The safest way to delete old data from a backup is with fdbbackup expire because you can tell it what restorable time period you want and it will refuse to delete data which would affect restorability for that period.

Hi @SteavedHams , thanks for your reply. I would like to give more details about situation that I have to delete some specific snapshots.

Previously I run continuous backup with --snapshot-interval = 1hour, then for a single date, there are 23 to 24 backup snapshots. I want to delete them to save storage but have to keep 1 snapshots for a single date (for compliance purposes). I know fdbbackup expire is safe but I can not do so because expire does not keep any snapshots.

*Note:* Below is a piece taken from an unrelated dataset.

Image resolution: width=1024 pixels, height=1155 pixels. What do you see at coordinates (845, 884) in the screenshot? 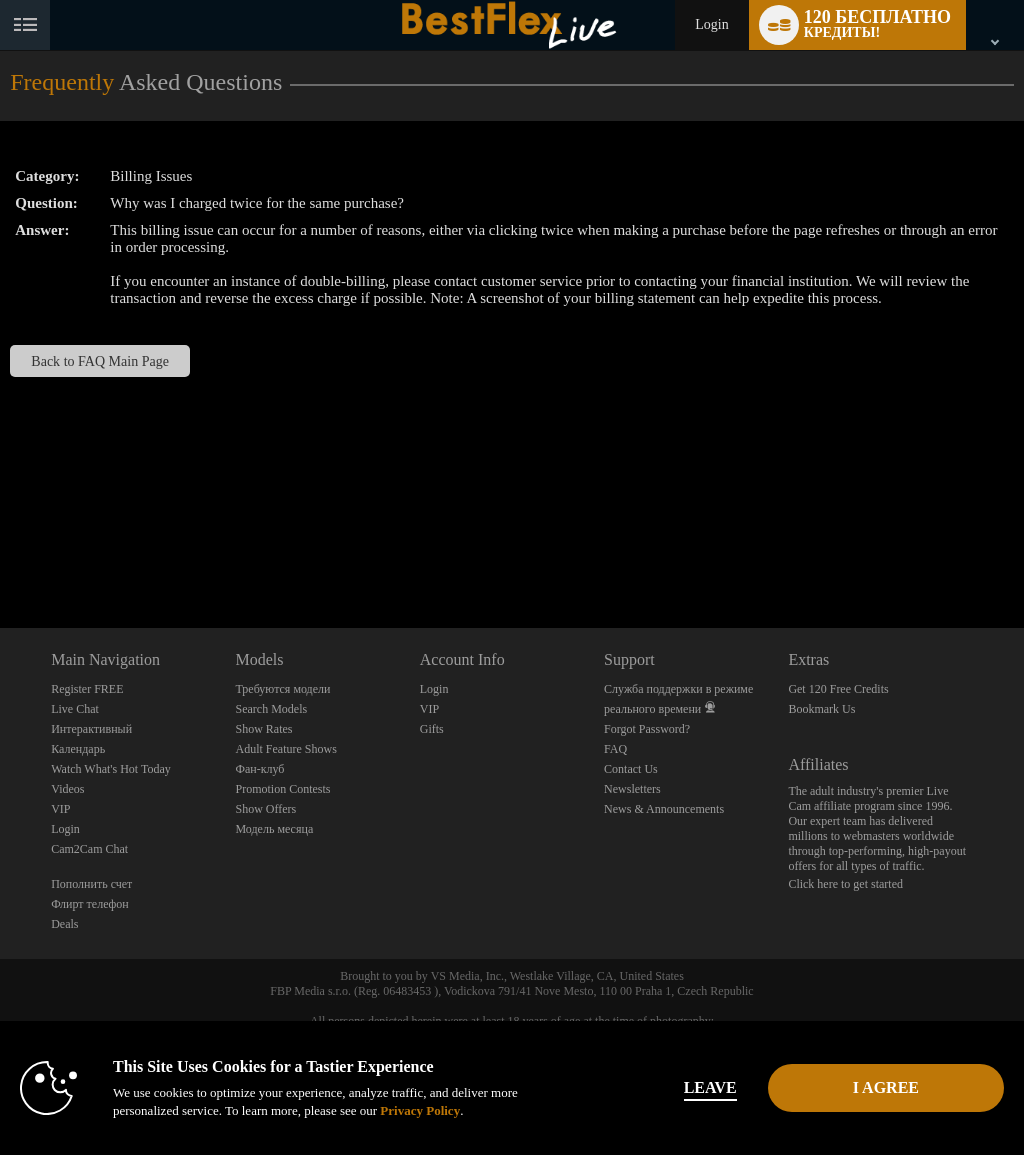 I see `Click here to get started` at bounding box center [845, 884].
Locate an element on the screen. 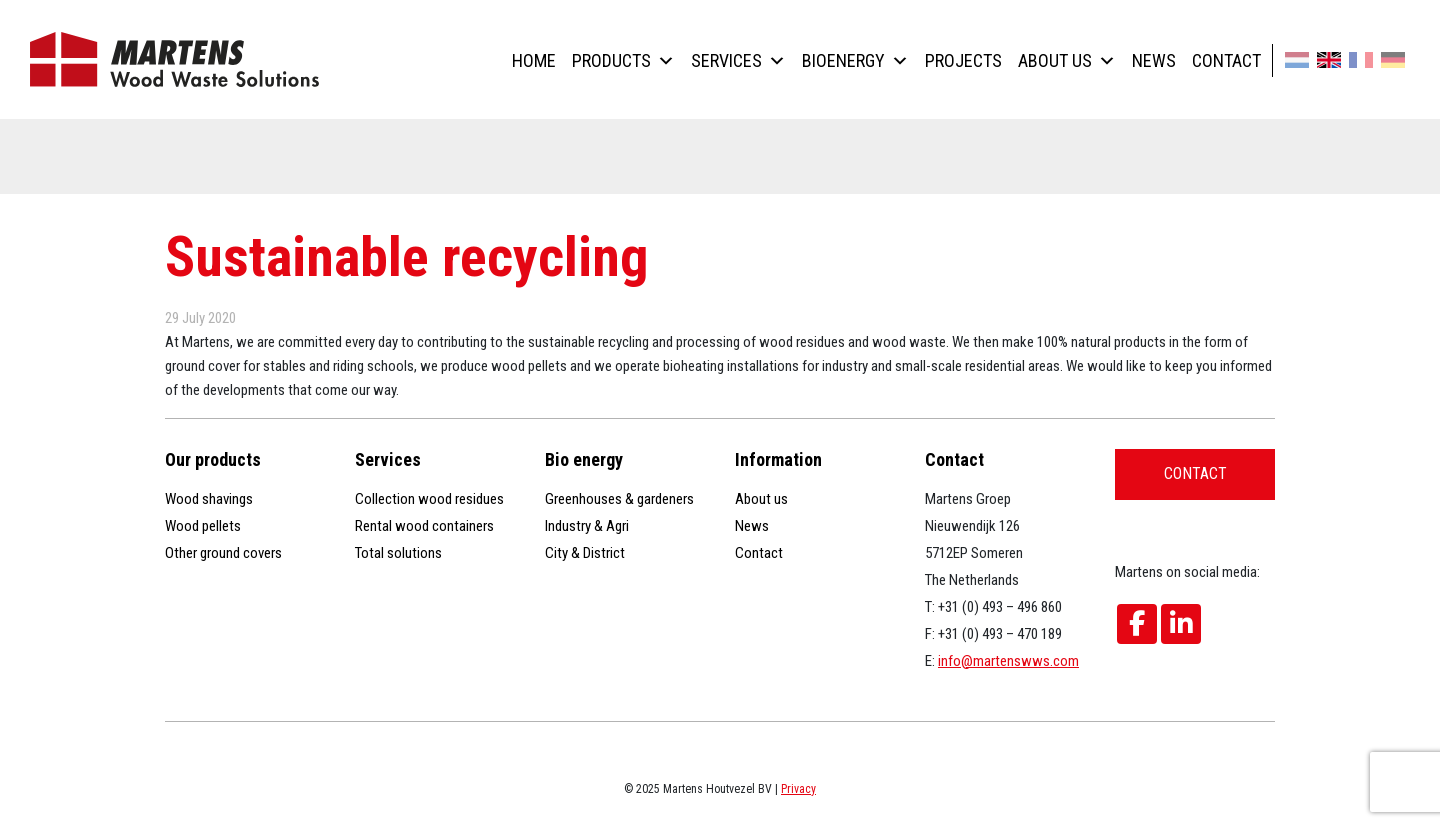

Here is what I understand about continuous snapshot process. After finished a snapshot version x:

    1. A new `kvranges` folder (x + 1) is created and captures ongoing point-in-time subspace.
        
        Ref: https://github.com/apple/foundationdb/blob/main/fdbclient/FileBackupAgent.actor.cpp#L3968
        
    2. Mutation logs are written continuously
    3. Create snapshot manifest x + 1, reference all `kvranges` folder (x + 1):
        
        Ref: https://github.com/apple/foundationdb/blob/main/fdbclient/BackupContainerFileSystem.actor.cpp#L1214

It means an inconsistence snapshot is stored in 2 entities: 1 snapshot manifest file and exactly 1 kvranges folder. Then, to safe delete a specific snapshot, you can delete the snapshot manifest file and its corresponding kvranges. For mutation logs, I keep all from the initial snapshot.

Test procedure:

1. Setup: run continuous backup, db already wrote 2 snapshots files, 3 kvranges folder. 
2. Delete snapshot files, delete corresponding kvranges of the 2nd snapshot. Keep mutation logs.
3. Restore: success

I think this approach is safe, it would be nice if you can confirm that so that someone have the same issue can utilize this method to solve their problem.